Esta página está em construção.
Eu estou pronto.
Como sempre estive.
Como nunca se está.


Lista de espera

Resposta
você entrar pela porta
o neném
a menstruação que não vem
a sorte –
só a morte
que não.
A inspiração
a chuva estiar
o dia chegar
um dia ir embora
dar a hora.
A lua nova
a nota da prova
o cabelo crescer
o seio florescer
o táxi, o trem, o entregador
passar a dor
a promoção
a próxima refeição
o pagamento
ficar pronto o documento
o telefone tocar
a mensagem chegar
a ajuda de Deus
o poder aos plebeus
transar a primeira vez
ter certeza e não talvez.
A doação
a rendição
a primavera
o fim da novela
o aumento
o atendimento
o final de semana
conhecer alguém bacana.
A reinvenção da roda
a nova moda
o lançamento
o reflorestamento
renascer a esperança
recordar a lembrança
a primeira palavra
uma boa lavra
ele olhar pra mim
na igreja o sim
o perdão
a melhor ocasião
vencer o temor
o verdadeiro amor
sarar a ferida
sempre uma nova vida.

Félix Fênix



Eu morri de amor várias vezes.

Tenho mais vidas que um gato.

quarta-feira, 7 de janeiro de 2009

Os sinos

busquei a face de deus,
ele era a cara do Jim
com óculos ray-ban
e olhos lisérgicos.
sua voz grave dizia sandices
que soavam verdades.
meus sinos avisam
que é hora de voar.
meu corvo traz pérolas no pescoço.
sempre algo morre
para outro nascer.
ou apenas tudo corre para mudar.
eu quero ser mais moço
quero andar para trás um passo
e saltar outros longos demais.
minha vida inteira crepita
como papel cheio de versos velhos
e o ruído da destruição é música.
eu me interesso pelo calor do novo
que vem me mastigar.
eu quero rir e deixar a vida cobrar seu preço.
meus sinos avisam
que é hora de voar.
escolho o que mereço.

sexta-feira, 2 de janeiro de 2009

Para os seus olhos

eu me dispo
como a manhã
estendendo-se sobre a sala.

eu me visto
como o vinho
encorpando-se na taça.

eu existo
como só poderia
depois deste encontro.

e eu me entrego
como oferenda serena
solta no oceano.

O reencontro




Hora do almoço.

O sol tenta se reimpor lento,

esgarça nuvens pesadas de dias de chuva.

Caminho sem pegadas por ruas centrais

e busco refúgio do alvoroço.

Na cave, flano por livros

e peço café expresso sem creme.

Sinto vontade de dizer à minha mulher, agora distante,

que quero um filho, que já é hora.

E então eu ganho um beijo de Sophia de Mello.

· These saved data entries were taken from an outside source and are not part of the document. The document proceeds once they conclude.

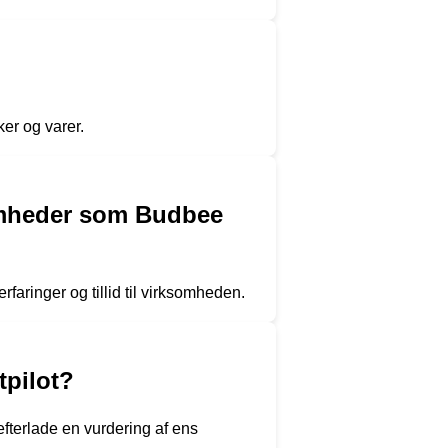
ker og varer.
somheder som Budbee
rfaringer og tillid til virksomheden.
pilot?
fterlade en vurdering af ens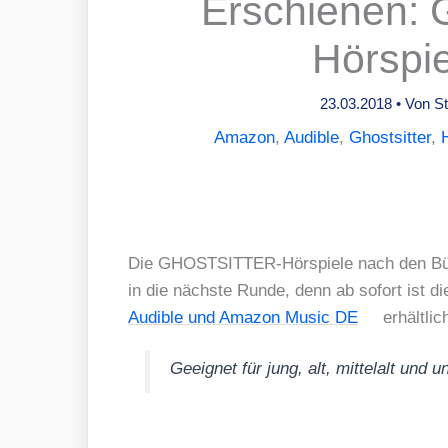
Erschienen:
Hörspie
23.03.2018
• Von
S
Amazon
,
Audible
,
Ghostsitter
,
Die GHOST­SIT­TER-Hör­spie­le nach den Büc
in die nächs­te Run­de, denn ab sofort ist d
Audi­ble und Ama­zon Music DE
erhält­lic
Geeig­net für jung, alt, mit­tel­alt und u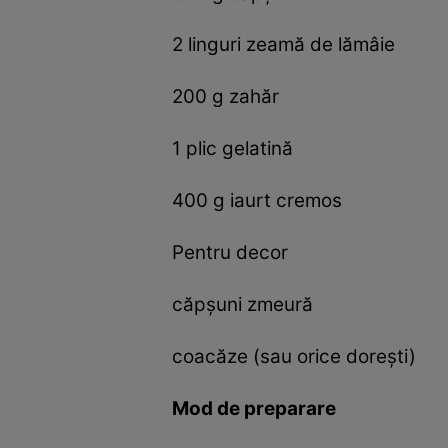
2 linguri zeamă de lămâie
200 g zahăr
1 plic gelatină
400 g iaurt cremos
Pentru decor
căpșuni zmeură
coacăze (sau orice dorești)
Mod de preparare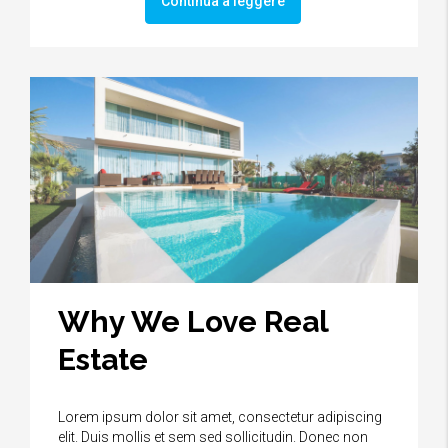
Continua a leggere
Why We Love Real
Estate
Lorem ipsum dolor sit amet, consectetur adipiscing
elit. Duis mollis et sem sed sollicitudin. Donec non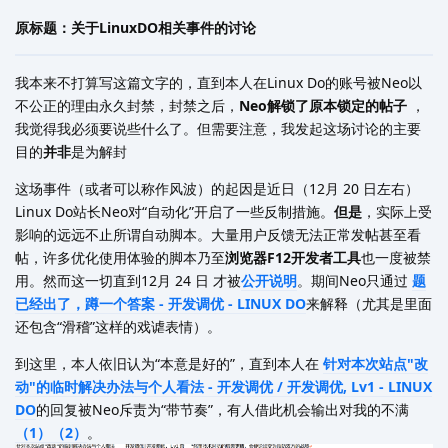
原标题：关于LinuxDO相关事件的讨论
我本来不打算写这篇文字的，直到本人在Linux Do的账号被Neo以
不公正的理由永久封禁，封禁之后，
Neo解锁了原本锁定的帖子
，
我觉得我必须要说些什么了。但需要注意，我发起这场讨论的主要
目的
并非
是为解封
这场事件（或者可以称作风波）的起因是近日（12月 20 日左右）
Linux Do站长Neo对“自动化”开启了一些反制措施。
但是
，实际上受
影响的远远不止所谓自动脚本。大量用户反馈无法正常发帖甚至看
帖，许多优化使用体验的脚本乃至
浏览器F12开发者工具
也一度被禁
用。然而这一切直到12月 24 日 才被
公开说明
。期间Neo只通过
题
已经出了，蹲一个答案 - 开发调优 - LINUX DO
来解释（尤其是里面
还包含“滑稽”这样的戏谑表情）。
到这里，本人依旧认为“本意是好的”，直到本人在
针对本次站点"改
动"的临时解决办法与个人看法 - 开发调优 / 开发调优, Lv1 - LINUX
DO
的回复被Neo斥责为“带节奏”，有人借此机会输出对我的不满
（1）
（2）
。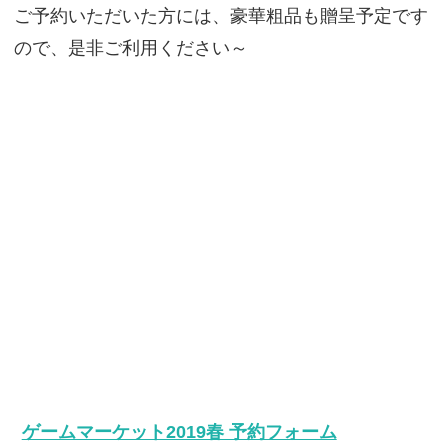
ご予約いただいた方には、豪華粗品も贈呈予定です
ので、是非ご利用ください～
ゲームマーケット2019春 予約フォーム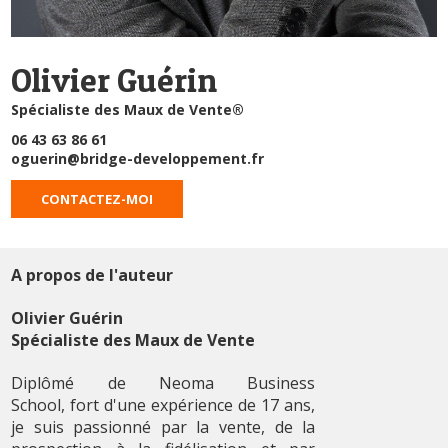
Olivier Guérin
Spécialiste des Maux de Vente®
06 43 63 86 61
oguerin@bridge-developpement.fr
CONTACTEZ-MOI
A propos de l'auteur
Olivier Guérin
Spécialiste des Maux de Vente
Diplômé de Neoma Business
School, fort d'une expérience de 17 ans,
je suis passionné par la vente, de la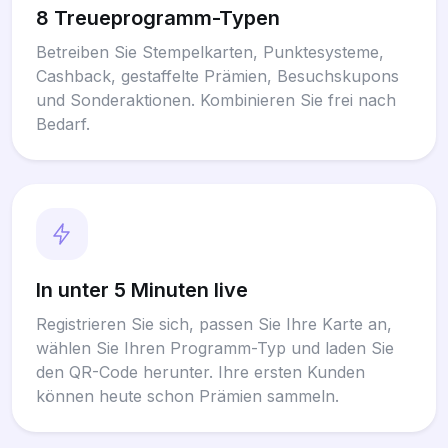
8 Treueprogramm-Typen
Betreiben Sie Stempelkarten, Punktesysteme,
Cashback, gestaffelte Prämien, Besuchskupons
und Sonderaktionen. Kombinieren Sie frei nach
Bedarf.
In unter 5 Minuten live
Registrieren Sie sich, passen Sie Ihre Karte an,
wählen Sie Ihren Programm-Typ und laden Sie
den QR-Code herunter. Ihre ersten Kunden
können heute schon Prämien sammeln.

E neste trivial encontro com o belo

redescubro que faz todo sentido a poesia.

Eu a deixara antes, entre pedras, desprezada.

E ela volta como vento.

Como as marés do mar, como primavera ano após ano.

E eu – eu que não me deixe mais!




ps.: leiam Sophia de Mello Breyner Andresen, poeta portuguesa, nascida no Porto, em 1919.